= Assigned task =
Tell me how many lines in the entries below contain the word "الحزب"; reply with the number and nothing else.

= Record extracts =
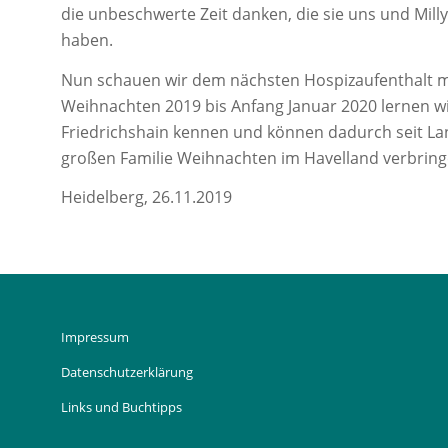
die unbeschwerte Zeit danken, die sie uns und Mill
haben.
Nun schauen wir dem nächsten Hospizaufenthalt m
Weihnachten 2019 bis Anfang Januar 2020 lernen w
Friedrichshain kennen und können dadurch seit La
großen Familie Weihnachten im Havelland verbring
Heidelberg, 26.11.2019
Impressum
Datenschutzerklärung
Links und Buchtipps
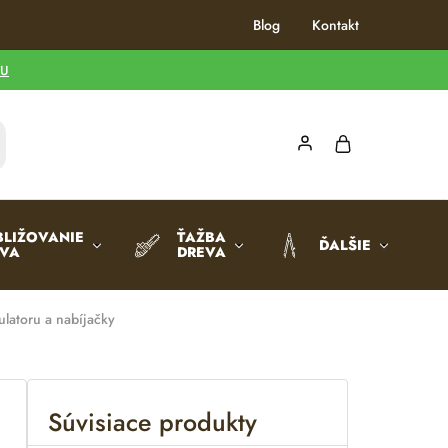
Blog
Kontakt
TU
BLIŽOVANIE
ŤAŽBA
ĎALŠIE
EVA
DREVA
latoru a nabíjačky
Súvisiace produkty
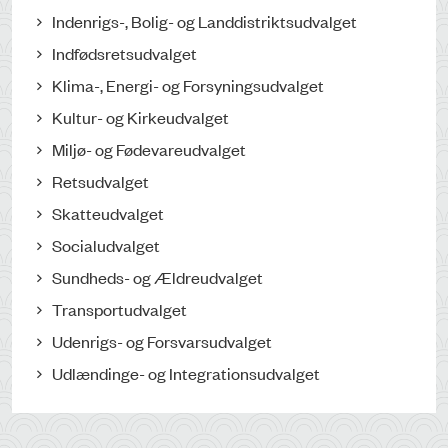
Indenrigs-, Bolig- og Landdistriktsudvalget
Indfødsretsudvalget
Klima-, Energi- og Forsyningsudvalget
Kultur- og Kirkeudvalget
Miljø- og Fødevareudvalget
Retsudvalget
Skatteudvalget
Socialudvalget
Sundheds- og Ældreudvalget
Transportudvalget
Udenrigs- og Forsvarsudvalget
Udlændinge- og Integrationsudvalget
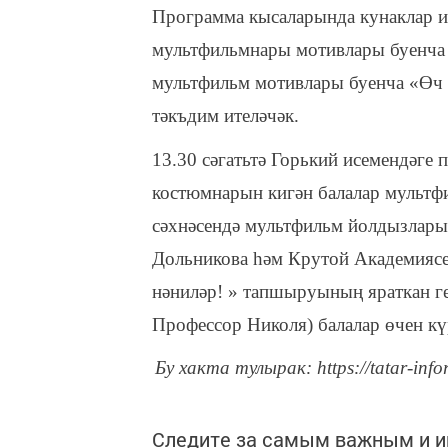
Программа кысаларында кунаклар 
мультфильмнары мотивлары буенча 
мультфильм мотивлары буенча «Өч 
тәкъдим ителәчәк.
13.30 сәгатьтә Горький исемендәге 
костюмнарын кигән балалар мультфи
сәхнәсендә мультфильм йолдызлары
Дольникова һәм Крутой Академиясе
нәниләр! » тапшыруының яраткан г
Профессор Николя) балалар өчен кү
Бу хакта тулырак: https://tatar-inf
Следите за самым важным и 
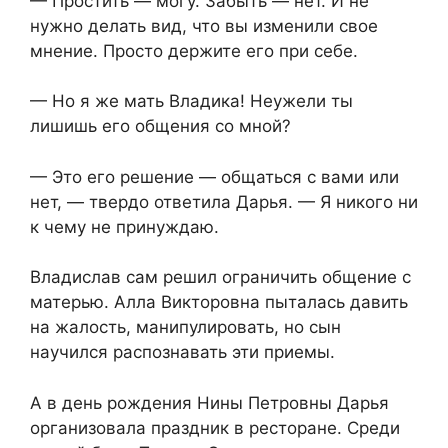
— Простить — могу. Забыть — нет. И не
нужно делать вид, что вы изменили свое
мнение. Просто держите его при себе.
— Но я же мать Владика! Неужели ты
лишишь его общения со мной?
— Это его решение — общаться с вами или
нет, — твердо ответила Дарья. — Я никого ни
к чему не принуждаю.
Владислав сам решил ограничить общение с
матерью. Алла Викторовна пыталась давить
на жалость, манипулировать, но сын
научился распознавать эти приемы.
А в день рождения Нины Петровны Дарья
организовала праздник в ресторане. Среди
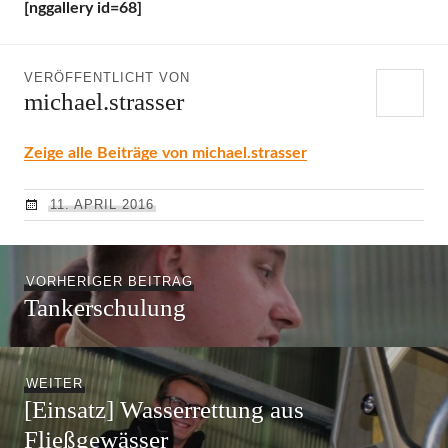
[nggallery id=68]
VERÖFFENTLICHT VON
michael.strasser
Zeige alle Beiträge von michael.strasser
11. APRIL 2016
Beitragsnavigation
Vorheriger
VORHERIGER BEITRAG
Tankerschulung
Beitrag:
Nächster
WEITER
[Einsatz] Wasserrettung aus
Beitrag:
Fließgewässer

---

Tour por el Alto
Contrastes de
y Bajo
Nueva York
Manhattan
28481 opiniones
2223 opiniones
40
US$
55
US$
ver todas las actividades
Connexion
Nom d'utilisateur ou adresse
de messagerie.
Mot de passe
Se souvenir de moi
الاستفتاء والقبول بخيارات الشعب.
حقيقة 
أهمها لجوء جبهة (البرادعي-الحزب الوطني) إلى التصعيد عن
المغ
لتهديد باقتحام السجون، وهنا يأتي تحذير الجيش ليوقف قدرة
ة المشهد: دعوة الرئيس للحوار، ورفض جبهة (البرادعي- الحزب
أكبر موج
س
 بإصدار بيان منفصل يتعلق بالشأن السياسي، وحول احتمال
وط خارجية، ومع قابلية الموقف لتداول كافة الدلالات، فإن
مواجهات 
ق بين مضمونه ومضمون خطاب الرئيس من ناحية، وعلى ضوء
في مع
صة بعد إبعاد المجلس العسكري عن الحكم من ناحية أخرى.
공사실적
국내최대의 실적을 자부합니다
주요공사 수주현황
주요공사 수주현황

---

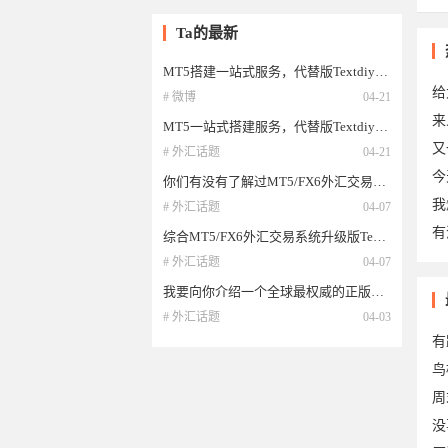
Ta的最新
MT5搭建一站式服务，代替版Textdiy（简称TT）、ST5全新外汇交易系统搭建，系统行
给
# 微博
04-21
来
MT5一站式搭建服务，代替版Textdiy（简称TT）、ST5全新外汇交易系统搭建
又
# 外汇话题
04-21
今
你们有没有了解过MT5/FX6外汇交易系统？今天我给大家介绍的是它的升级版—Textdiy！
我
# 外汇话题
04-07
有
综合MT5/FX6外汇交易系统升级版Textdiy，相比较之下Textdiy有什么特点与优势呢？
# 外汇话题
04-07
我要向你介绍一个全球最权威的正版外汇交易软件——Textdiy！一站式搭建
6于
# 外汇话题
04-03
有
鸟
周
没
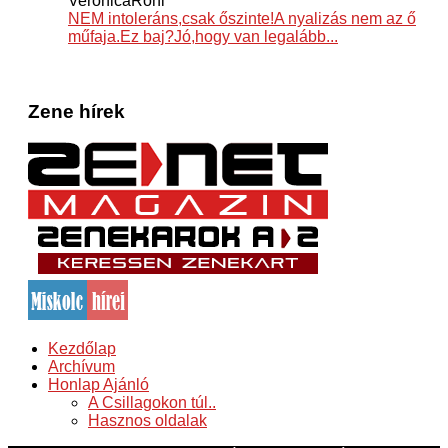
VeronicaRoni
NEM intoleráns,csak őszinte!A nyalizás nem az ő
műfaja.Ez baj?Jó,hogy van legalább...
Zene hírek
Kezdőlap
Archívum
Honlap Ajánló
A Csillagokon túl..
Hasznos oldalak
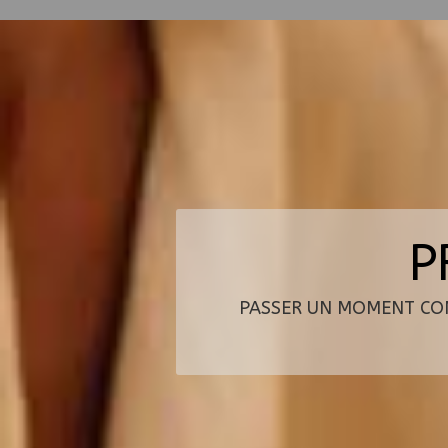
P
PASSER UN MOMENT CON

= Expected answer =
2